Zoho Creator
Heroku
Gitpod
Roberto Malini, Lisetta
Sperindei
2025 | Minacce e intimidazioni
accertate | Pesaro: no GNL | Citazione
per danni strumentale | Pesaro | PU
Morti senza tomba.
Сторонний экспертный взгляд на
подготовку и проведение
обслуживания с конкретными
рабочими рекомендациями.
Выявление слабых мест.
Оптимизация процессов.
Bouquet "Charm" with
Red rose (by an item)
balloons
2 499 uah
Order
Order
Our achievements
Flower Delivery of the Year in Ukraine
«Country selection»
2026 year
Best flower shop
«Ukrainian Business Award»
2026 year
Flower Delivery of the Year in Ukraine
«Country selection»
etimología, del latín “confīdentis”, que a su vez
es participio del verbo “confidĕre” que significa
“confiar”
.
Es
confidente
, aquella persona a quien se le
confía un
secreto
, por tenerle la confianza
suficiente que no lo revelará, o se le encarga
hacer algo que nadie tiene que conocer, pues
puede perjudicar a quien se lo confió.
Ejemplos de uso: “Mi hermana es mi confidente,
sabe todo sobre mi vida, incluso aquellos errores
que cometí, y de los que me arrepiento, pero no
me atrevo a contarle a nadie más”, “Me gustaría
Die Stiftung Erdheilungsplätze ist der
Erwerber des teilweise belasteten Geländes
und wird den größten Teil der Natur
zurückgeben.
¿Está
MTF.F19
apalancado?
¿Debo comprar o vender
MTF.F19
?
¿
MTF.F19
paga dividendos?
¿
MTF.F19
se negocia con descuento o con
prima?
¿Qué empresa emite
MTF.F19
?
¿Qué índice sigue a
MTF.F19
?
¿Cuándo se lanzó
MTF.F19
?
--
*WORK TASK*.
Only lines that contain the string "Pesaro" count; pick each one out of the records and copy it.

*RESPONSE FOR THIS EXERCISE*.
accertate | Pesaro: no GNL | Citazione
per danni strumentale | Pesaro | PU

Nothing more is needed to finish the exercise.